= Task objective =
Nothing but the lines below from the one containing "お客様の業績UPこそが" through the one containing "Elektriker waren an Ostern besonders fleißig" should appear in the answer, exact and without pictures.

= Dataset content =
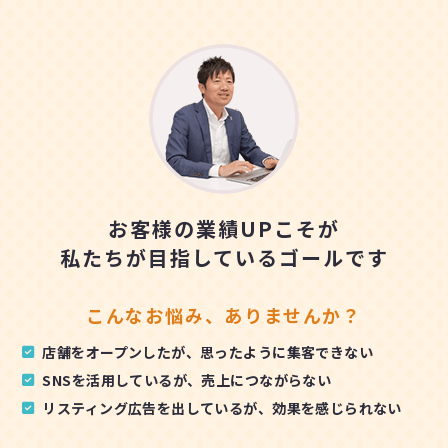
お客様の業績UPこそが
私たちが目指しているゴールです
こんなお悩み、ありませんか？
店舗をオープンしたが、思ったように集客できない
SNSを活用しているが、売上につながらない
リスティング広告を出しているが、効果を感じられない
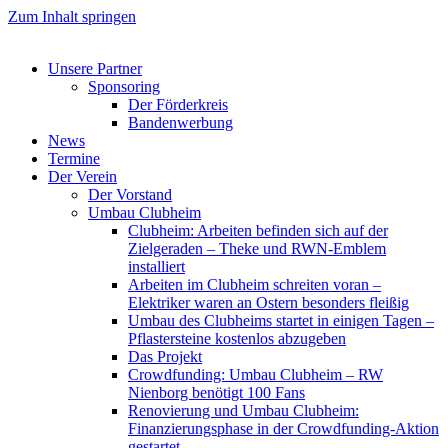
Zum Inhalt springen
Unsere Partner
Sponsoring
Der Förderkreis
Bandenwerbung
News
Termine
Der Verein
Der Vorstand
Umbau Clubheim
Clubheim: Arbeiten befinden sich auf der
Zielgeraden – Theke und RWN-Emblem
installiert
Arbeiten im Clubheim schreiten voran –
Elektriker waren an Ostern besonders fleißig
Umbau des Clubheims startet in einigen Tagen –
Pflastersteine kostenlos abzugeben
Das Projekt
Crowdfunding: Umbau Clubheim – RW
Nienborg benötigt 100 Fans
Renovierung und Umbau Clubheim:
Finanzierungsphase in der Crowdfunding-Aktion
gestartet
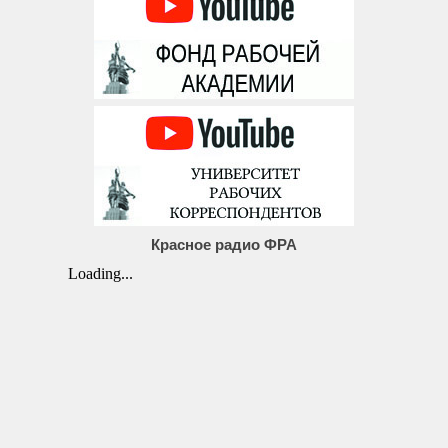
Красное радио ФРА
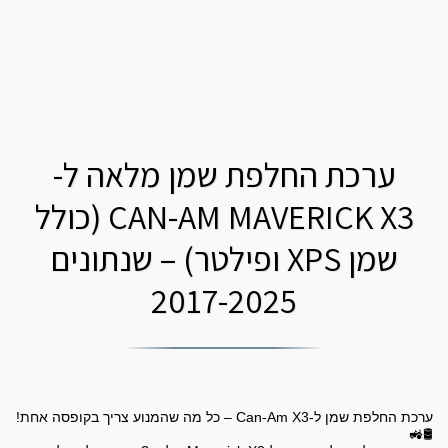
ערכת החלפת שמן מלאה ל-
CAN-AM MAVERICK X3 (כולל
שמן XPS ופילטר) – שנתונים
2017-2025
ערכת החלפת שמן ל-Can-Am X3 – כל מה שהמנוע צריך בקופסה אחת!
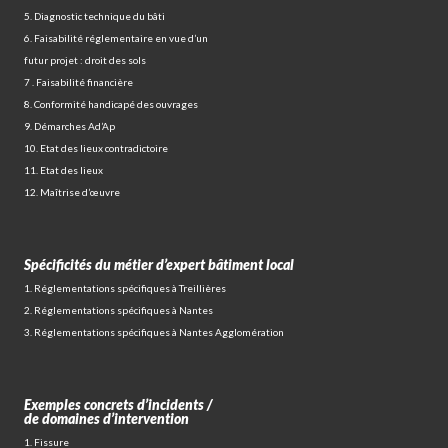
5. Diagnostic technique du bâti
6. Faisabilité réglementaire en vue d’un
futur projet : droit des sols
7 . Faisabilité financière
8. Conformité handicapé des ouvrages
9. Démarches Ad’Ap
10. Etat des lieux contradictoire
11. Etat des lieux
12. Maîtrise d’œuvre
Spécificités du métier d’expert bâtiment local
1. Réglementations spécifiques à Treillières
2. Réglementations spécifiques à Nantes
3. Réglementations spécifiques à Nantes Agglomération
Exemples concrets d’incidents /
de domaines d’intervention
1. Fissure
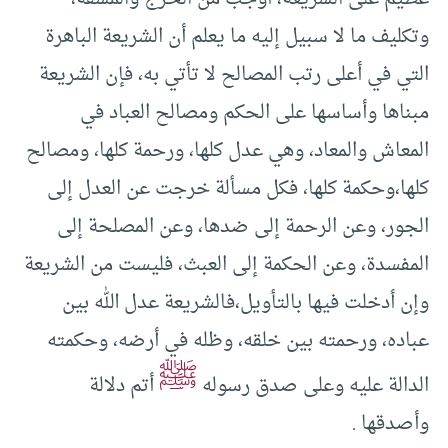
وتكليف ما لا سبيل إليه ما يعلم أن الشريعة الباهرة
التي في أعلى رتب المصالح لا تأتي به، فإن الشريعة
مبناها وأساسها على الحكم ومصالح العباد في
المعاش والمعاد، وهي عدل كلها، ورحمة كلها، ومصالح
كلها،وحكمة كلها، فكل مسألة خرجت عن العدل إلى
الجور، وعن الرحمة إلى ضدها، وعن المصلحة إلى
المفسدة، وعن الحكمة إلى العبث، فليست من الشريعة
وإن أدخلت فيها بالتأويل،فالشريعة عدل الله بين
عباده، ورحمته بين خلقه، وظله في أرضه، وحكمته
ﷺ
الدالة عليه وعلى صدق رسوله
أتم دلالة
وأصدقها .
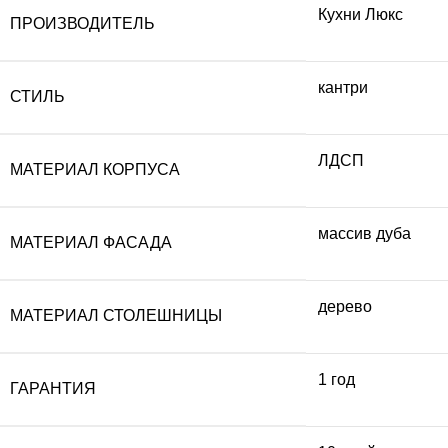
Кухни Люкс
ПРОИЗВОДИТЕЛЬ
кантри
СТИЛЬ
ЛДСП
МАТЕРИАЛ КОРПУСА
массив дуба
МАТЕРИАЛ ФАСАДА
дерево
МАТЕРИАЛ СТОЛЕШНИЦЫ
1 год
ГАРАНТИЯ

--

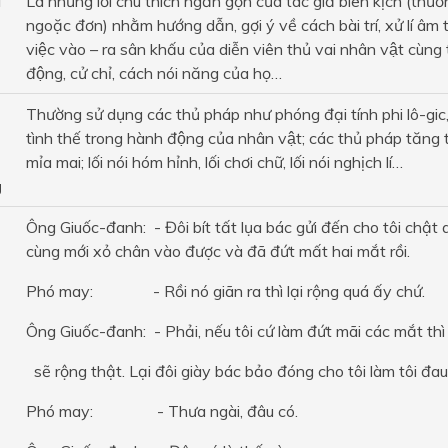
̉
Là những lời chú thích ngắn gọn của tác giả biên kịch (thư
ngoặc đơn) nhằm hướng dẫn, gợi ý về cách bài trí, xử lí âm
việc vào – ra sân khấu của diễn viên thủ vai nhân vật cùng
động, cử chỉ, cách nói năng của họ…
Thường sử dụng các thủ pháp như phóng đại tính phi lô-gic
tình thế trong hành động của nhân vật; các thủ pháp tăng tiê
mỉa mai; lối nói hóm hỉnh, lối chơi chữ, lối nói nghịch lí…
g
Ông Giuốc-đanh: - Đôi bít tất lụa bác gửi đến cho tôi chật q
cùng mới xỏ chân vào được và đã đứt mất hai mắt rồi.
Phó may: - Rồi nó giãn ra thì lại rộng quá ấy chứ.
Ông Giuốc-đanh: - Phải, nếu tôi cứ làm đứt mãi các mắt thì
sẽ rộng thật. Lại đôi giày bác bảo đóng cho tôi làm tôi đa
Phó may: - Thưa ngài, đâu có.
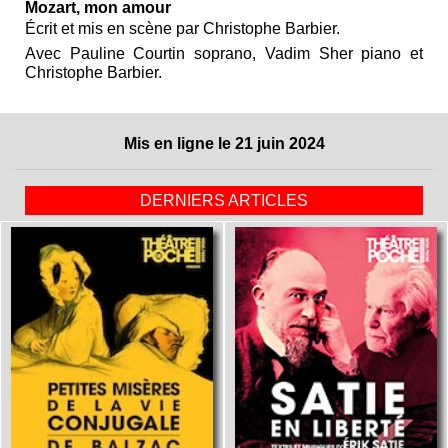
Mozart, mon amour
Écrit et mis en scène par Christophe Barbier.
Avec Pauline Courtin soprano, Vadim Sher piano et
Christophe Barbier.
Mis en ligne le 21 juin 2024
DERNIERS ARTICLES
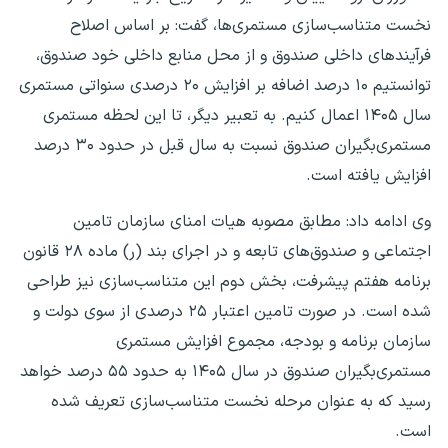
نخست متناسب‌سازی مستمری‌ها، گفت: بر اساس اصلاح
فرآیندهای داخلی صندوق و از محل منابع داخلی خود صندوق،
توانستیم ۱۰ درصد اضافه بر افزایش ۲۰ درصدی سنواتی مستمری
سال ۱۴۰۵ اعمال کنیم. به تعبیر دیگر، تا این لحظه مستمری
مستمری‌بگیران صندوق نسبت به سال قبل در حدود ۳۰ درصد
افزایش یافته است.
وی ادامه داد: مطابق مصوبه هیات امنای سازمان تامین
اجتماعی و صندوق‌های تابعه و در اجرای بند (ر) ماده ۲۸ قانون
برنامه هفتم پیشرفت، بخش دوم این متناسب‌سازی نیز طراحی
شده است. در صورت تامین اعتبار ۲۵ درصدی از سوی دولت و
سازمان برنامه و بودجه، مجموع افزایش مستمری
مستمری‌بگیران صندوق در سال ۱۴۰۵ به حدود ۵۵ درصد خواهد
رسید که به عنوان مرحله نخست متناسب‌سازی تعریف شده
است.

* * *

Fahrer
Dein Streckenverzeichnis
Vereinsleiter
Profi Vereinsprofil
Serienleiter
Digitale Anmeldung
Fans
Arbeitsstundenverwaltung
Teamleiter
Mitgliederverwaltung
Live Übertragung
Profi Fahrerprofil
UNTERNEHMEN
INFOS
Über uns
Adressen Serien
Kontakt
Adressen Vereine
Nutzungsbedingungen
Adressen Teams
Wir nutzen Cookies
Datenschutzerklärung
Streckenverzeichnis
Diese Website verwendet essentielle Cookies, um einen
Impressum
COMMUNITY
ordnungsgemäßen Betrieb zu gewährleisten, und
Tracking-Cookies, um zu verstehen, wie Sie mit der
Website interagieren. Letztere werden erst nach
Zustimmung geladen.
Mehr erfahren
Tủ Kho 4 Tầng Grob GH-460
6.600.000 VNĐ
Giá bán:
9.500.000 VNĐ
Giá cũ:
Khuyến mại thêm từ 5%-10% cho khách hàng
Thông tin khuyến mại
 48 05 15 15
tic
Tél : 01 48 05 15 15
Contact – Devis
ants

= Answer for the task =
お客様の業績UPこそが
私たちが目指しているゴールです
こんなお悩み、ありませんか？
店舗をオープンしたが、思ったように集客できない
SNSを活用しているが、売上につながらない
リスティング広告を出しているが、効果を感じられない
Zum Inhalt springen
Unsere Partner
Sponsoring
Der Förderkreis
Bandenwerbung
News
Termine
Der Verein
Der Vorstand
Umbau Clubheim
Clubheim: Arbeiten befinden sich auf der
Zielgeraden – Theke und RWN-Emblem
installiert
Arbeiten im Clubheim schreiten voran –
Elektriker waren an Ostern besonders fleißig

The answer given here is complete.